● SOURCE DATA:

= = = =

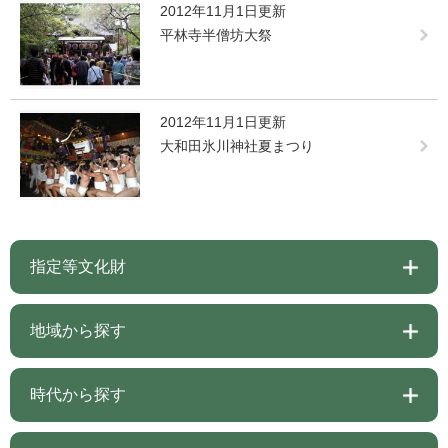
2012年11月1日更新
平林寺半僧坊大祭
2012年11月1日更新
大和田氷川神社夏まつり
指定等文化財
地域から探す
時代から探す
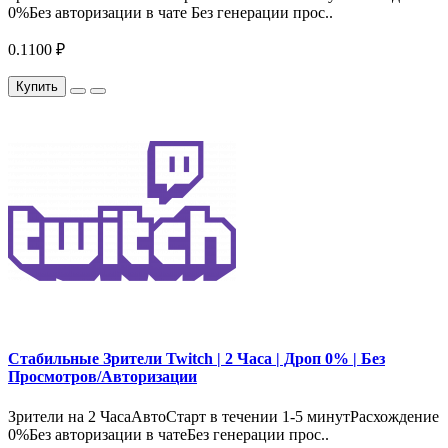
0%Без авторизации в чате Без генерации прос..
0.1100 ₽
Купить
Стабильные Зрители Twitch | 2 Часа | Дроп 0% | Без
Просмотров/Авторизации
Зрители на 2 ЧасаАвтоСтарт в течении 1-5 минутРасхождение
0%Без авторизации в чатеБез генерации прос..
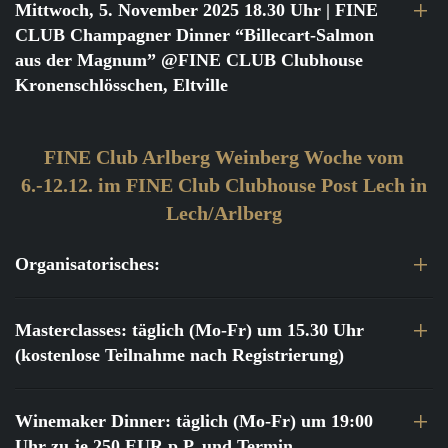
Mittwoch, 5. November 2025 18.30 Uhr
| FINE
CLUB Champagner Dinner “Billecart-Salmon
aus der Magnum” @FINE CLUB Clubhouse
Kronenschlösschen, Eltville
FINE Club Arlberg Weinberg Woche vom
6.-12.12. im FINE Club Clubhouse Post Lech in
Lech/Arlberg
Organisatorisches:
Masterclasses: täglich (Mo-Fr) um 15.30 Uhr
(kostenlose Teilnahme nach Registrierung)
Winemaker Dinner: täglich (Mo-Fr) um 19:00
Uhr zu je 250 EUR p.P. und Termin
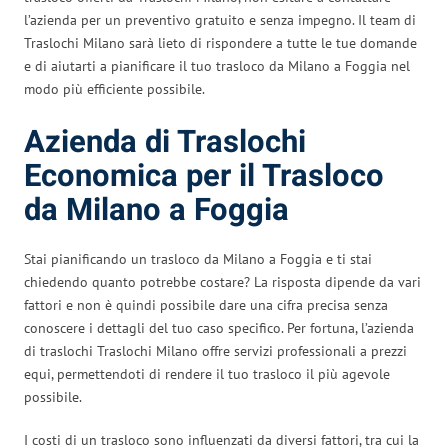
l’azienda per un preventivo gratuito e senza impegno. Il team di
Traslochi Milano sarà lieto di rispondere a tutte le tue domande
e di aiutarti a pianificare il tuo trasloco da Milano a Foggia nel
modo più efficiente possibile.
Azienda di Traslochi
Economica per il Trasloco
da Milano a Foggia
Stai pianificando un trasloco da Milano a Foggia e ti stai
chiedendo quanto potrebbe costare? La risposta dipende da vari
fattori e non è quindi possibile dare una cifra precisa senza
conoscere i dettagli del tuo caso specifico. Per fortuna, l’azienda
di traslochi Traslochi Milano offre servizi professionali a prezzi
equi, permettendoti di rendere il tuo trasloco il più agevole
possibile.
I costi di un trasloco sono influenzati da diversi fattori, tra cui la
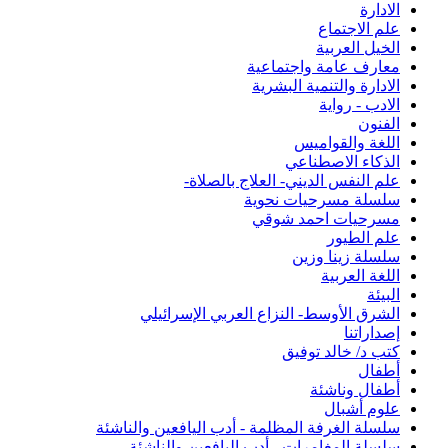
الادارة
علم الاجتماع
الخيل العربية
معارف عامة واجتماعية
الادارة والتنمية البشرية
الادب - رواية
الفنون
اللغة والقواميس
الذكاء الاصطناعي
علم النفس الديني- العلاج بالصلاة-
سلسلة مسرحيات نحوية
مسرحيات احمد شوقي
علم الطيور
سلسلة زينا وزين
اللغة العربية
البيئة
الشرق الأوسط- النزاع العربي الإسرائيلي
إصداراتنا
كتب د/ خالد توفيق
أطفال
أطفال وناشئة
علوم أشبال
سلسلة الغرفة المظلمة - أدب اليافعين والناشئة
سلسلة المغامرات - أدب اليافعين والناشئة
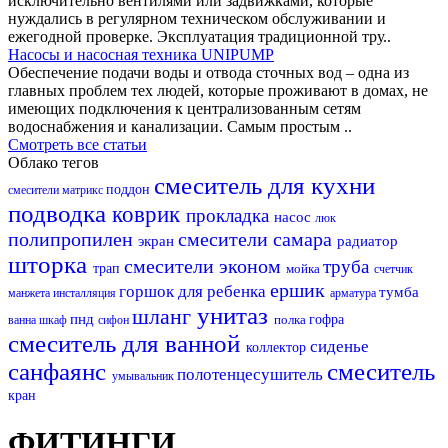
исключительно вентилями или задвижками, которые
нуждались в регулярном техническом обслуживании и
ежегодной проверке. Эксплуатация традиционной тру..
Насосы и насосная техника UNIPUMP
Обеспечение подачи воды и отвода сточных вод – одна из
главных проблем тех людей, которые проживают в домах, не
имеющих подключения к централизованным сетям
водоснабжения и канализации. Самым простым ..
Смотреть все статьи
Облако тегов
смеситель для кухни
поддон
смесители матрикс
подводка
коврик
прокладка
насос
люк
полипропилен
смесители самара
экран
радиатор
шторка
смесители эконом
труба
трап
мойка
счетчик
ершик
горшок для ребенка
тумба
манжета
инсталляция
арматура
унитаз
шланг
пнд
полка
гофра
ванна
шкаф
сифон
смеситель для ванной
сиденье
коллектор
санфаянс
смеситель
полотенцесушитель
умывальник
кран
ФИТИНГИ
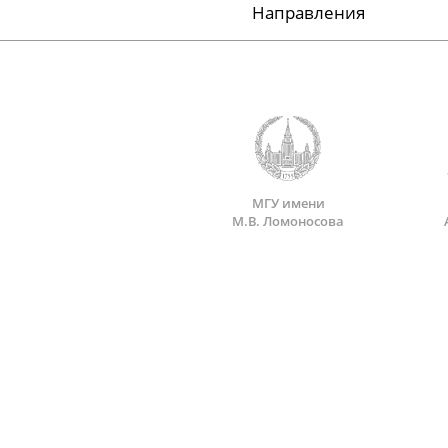
Направления
МГУ имени
М.В. Ломоносова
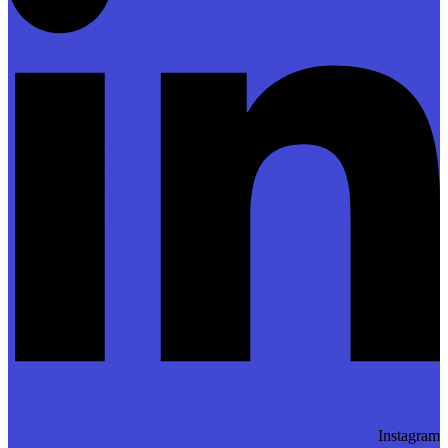
Instagram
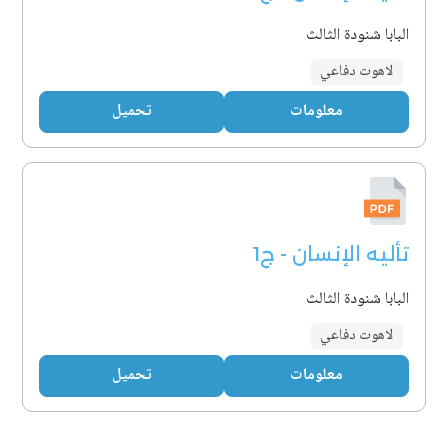
البابا شنودة الثالث
لاهوت دفاعي
معلومات
تحميل
تأليه الإنسان - ج1
البابا شنودة الثالث
لاهوت دفاعي
معلومات
تحميل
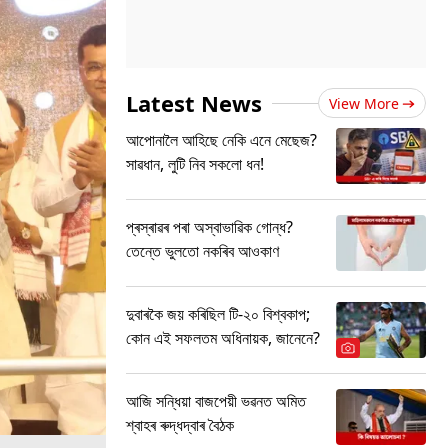
Latest News
View More
আপোনালৈ আহিছে নেকি এনে মেছেজ?
সাৱধান, লুটি নিব সকলো ধন!
প্ৰস্ৰাৱৰ পৰা অস্বাভাৱিক গোন্ধ?
তেন্তে ভুলতো নকৰিব আওকাণ
দুবাৰকৈ জয় কৰিছিল টি-২০ বিশ্বকাপ;
কোন এই সফলতম অধিনায়ক, জানেনে?
আজি সন্ধিয়া বাজপেয়ী ভৱনত অমিত
শ্বাহৰ ৰুদ্ধদ্বাৰ বৈঠক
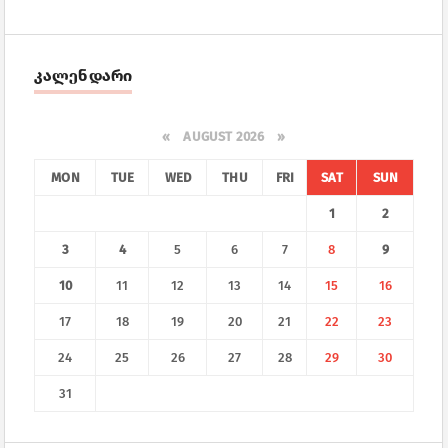
კალენდარი
«
AUGUST 2026 »
MON
TUE
WED
THU
FRI
SAT
SUN
1
2
3
4
5
6
7
8
9
10
11
12
13
14
15
16
17
18
19
20
21
22
23
24
25
26
27
28
29
30
31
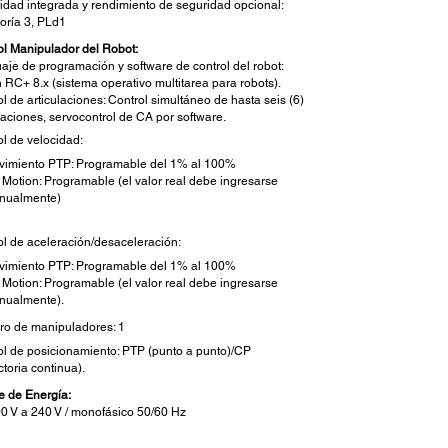
idad integrada y rendimiento de seguridad opcional:
oría 3, PLd1
ol Manipulador del Robot:
aje de programación y software de control del robot:
 RC+ 8.x (sistema operativo multitarea para robots).
l de articulaciones: Control simultáneo de hasta seis (6)
laciones, servocontrol de CA por software.
ol de velocidad:
vimiento PTP: Programable del 1% al 100%
Motion: Programable (el valor real debe ingresarse
nualmente)
ol de aceleración/desaceleración:
vimiento PTP: Programable del 1% al 100%
Motion: Programable (el valor real debe ingresarse
nualmente).
o de manipuladores: 1
ol de posicionamiento: PTP (punto a punto)/CP
ctoria continua).
e de Energía:
0 V a 240 V / monofásico 50/60 Hz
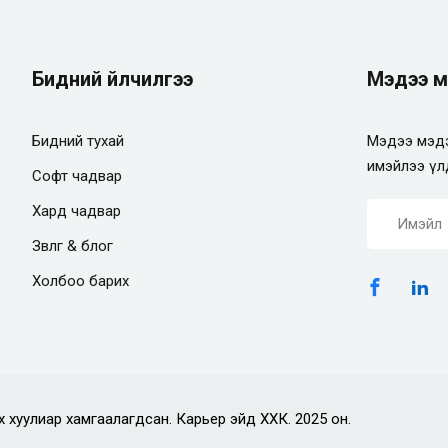
Бидний үйлчилгээ
Мэдээ м
Бидний тухай
Мэдээ мэдэ
имэйлээ үл
Софт чадвар
Хард чадвар
Зөвлөгөө & блог
Холбоо барих
х хуулиар хамгаалагдсан. Карьер эйд ХХК. 2025 он.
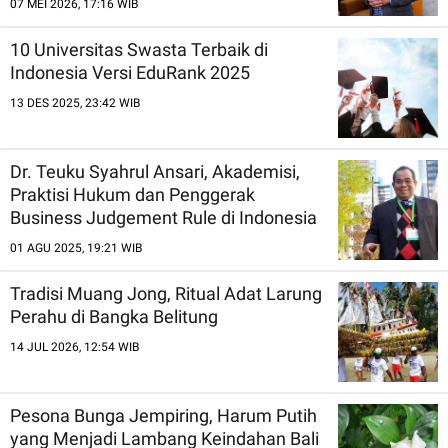
07 MEI 2026, 17:16 WIB
10 Universitas Swasta Terbaik di
Indonesia Versi EduRank 2025
13 DES 2025, 23:42 WIB
Dr. Teuku Syahrul Ansari, Akademisi,
Praktisi Hukum dan Penggerak
Business Judgement Rule di Indonesia
01 AGU 2025, 19:21 WIB
Tradisi Muang Jong, Ritual Adat Larung
Perahu di Bangka Belitung
14 JUL 2026, 12:54 WIB
Pesona Bunga Jempiring, Harum Putih
yang Menjadi Lambang Keindahan Bali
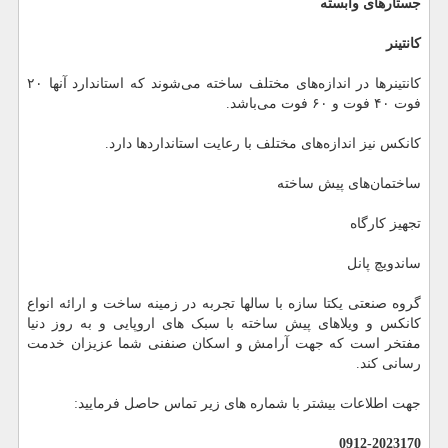
جستارهای وابسته
کانتینر
کانتینرها در اندازه‌های مختلف ساخته می‌شوند که استاندارد آنها ۲۰
فوت ۴۰ فوت و ۶۰ فوت می‌باشد.
کانکس نیز اندازه‌های مختلف با رعایت استانداردها دارد.
ساختمان‌های پیش ساخته
تجهیز کارگاه
ساندویچ پانل
گروه صنعتی یکتا سازه با سالها تجربه در زمینه ساخت و ارائه انواع
کانکس و ویلاهای پیش ساخته با سبک های اروپایی و به روز دنیا
مفتخر است که جهت آرامش و اسکان صنفنی شما عزیزان خدمت
رسانی کند.
جهت اطلاعات بیشتر با شماره های زیر تماس حاصل فرمایید:
0912-2023170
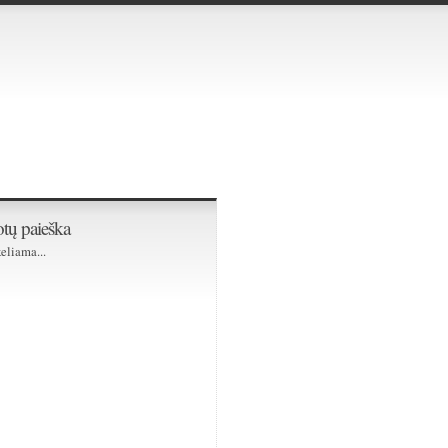
tų paieška
eliama...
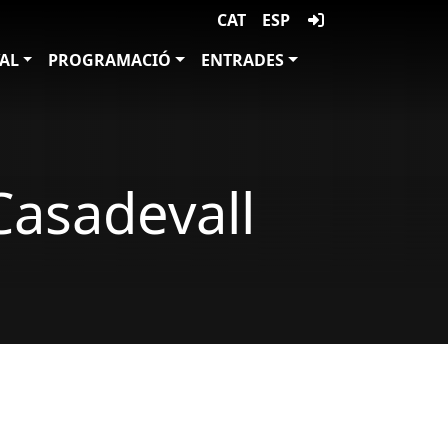
CAT
ESP
VAL
PROGRAMACIÓ
ENTRADES
Casadevall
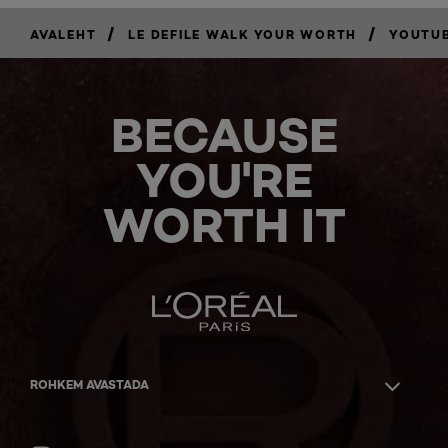
/
/
AVALEHT
LE DEFILE WALK YOUR WORTH
YOUTUB
BECAUSE
YOU'RE
WORTH IT
ROHKEM AVASTADA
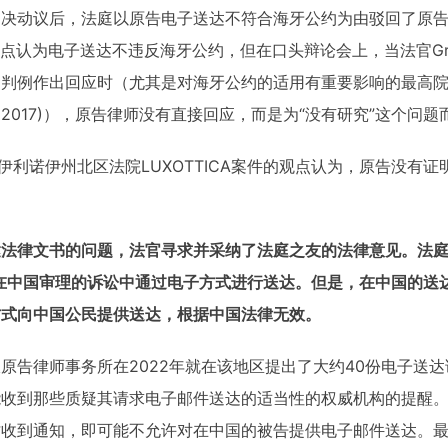
判决动议后，法庭以原告电子送达不符合海牙公约为由驳回了原
观点认为电子送达不违反海牙公约，但在口头辩论会上，当法官Grego
作出回应时（尤其是对海牙公约的适用有重要影响的最高院判例Water S
504,1505 (2017)），原告律师没有直接回应，而是为“没有研究”这个问
ds引用了伊利诺伊州北区法院LUXOTTICA案件的观点认为，原告没
法律文书的问题，法官寻求并采纳了法庭之友的法律意见。法庭之
允许在中国审理的诉讼中通过电子方式进行送达。但是，在中国的
方式向中国公民提供送达，根据中国法律无效。
原告律师事务所在2022年就在该地区提出了大约40份电子送
收到那些质疑其请求电子邮件送达的适当性的权威机构的提醒。在本
才收到通知，即可能不允许对在中国的被告提供电子邮件送达。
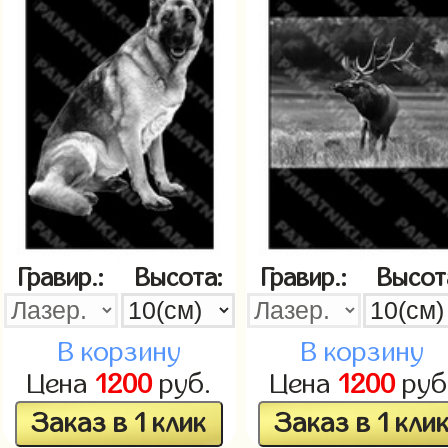
Гравир.:
Высота:
Гравир.:
Высот
В корзину
В корзину
Цена
1200
руб.
Цена
1200
руб
Заказ в 1 клик
Заказ в 1 кли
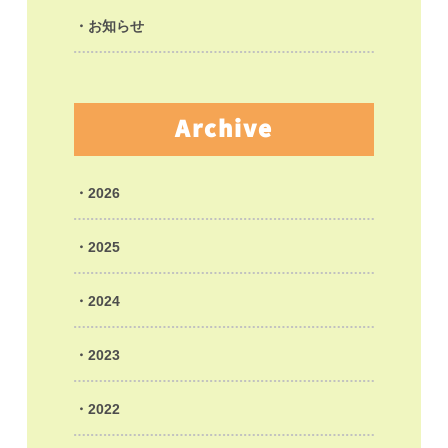
お知らせ
Archive
2026
2025
2024
2023
2022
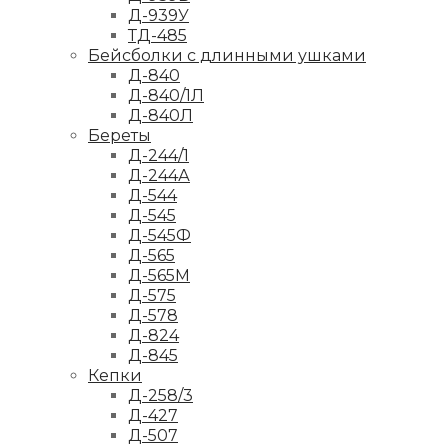
Д-939У
ТД-485
Бейсболки с длинными ушками
Д-840
Д-840/1Л
Д-840Л
Береты
Д-244/1
Д-244А
Д-544
Д-545
Д-545Ф
Д-565
Д-565М
Д-575
Д-578
Д-824
Д-845
Кепки
Д-258/3
Д-427
Д-507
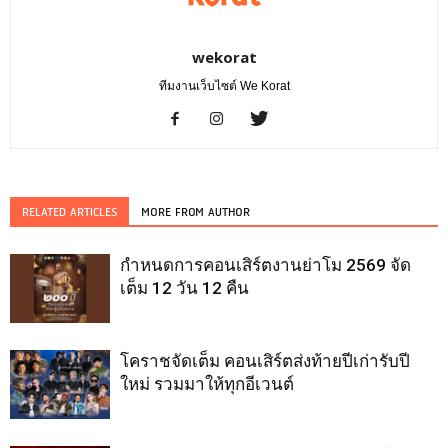
wekorat
ทีมงานเว็บไซต์ We Korat
RELATED ARTICLES
MORE FROM AUTHOR
กำหนดการคอนเสิร์ตงานย่าโม 2569 จัด
เต็ม 12 วัน 12 คืน
โคราชจัดเต็ม คอนเสิร์ตส่งท้ายปีเก่ารับปี
ใหม่ รวมมาให้ทุกอีเวนต์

= = = =

● WHAT THE TASK REQUIRES:
Every line from the one with "کانکس و ویلاهای" through the one with "Заказ в 1 клик" is to be reproduced exactly as written above, and the pictures are to be dropped.

● ANSWER BELOW:
کانکس و ویلاهای پیش ساخته با سبک های اروپایی و به روز دنیا
مفتخر است که جهت آرامش و اسکان صنفنی شما عزیزان خدمت
رسانی کند.
جهت اطلاعات بیشتر با شماره های زیر تماس حاصل فرمایید:
0912-2023170
tų paieška
eliama...
CAT
ESP
VAL
PROGRAMACIÓ
ENTRADES
Casadevall
/
/
AVALEHT
LE DEFILE WALK YOUR WORTH
YOUTUB
BECAUSE
YOU'RE
WORTH IT
ROHKEM AVASTADA
判决动议后，法庭以原告电子送达不符合海牙公约为由驳回了原
观点认为电子送达不违反海牙公约，但在口头辩论会上，当法官Grego
作出回应时（尤其是对海牙公约的适用有重要影响的最高院判例Water S
504,1505 (2017)），原告律师没有直接回应，而是为“没有研究”这个问
ds引用了伊利诺伊州北区法院LUXOTTICA案件的观点认为，原告没
法律文书的问题，法官寻求并采纳了法庭之友的法律意见。法庭之
允许在中国审理的诉讼中通过电子方式进行送达。但是，在中国的
方式向中国公民提供送达，根据中国法律无效。
原告律师事务所在2022年就在该地区提出了大约40份电子送
收到那些质疑其请求电子邮件送达的适当性的权威机构的提醒。在本
才收到通知，即可能不允许对在中国的被告提供电子邮件送达。
Гравир.:
Высота:
Гравир.:
Высот
В корзину
В корзину
Цена
1200
руб.
Цена
1200
руб
Заказ в 1 клик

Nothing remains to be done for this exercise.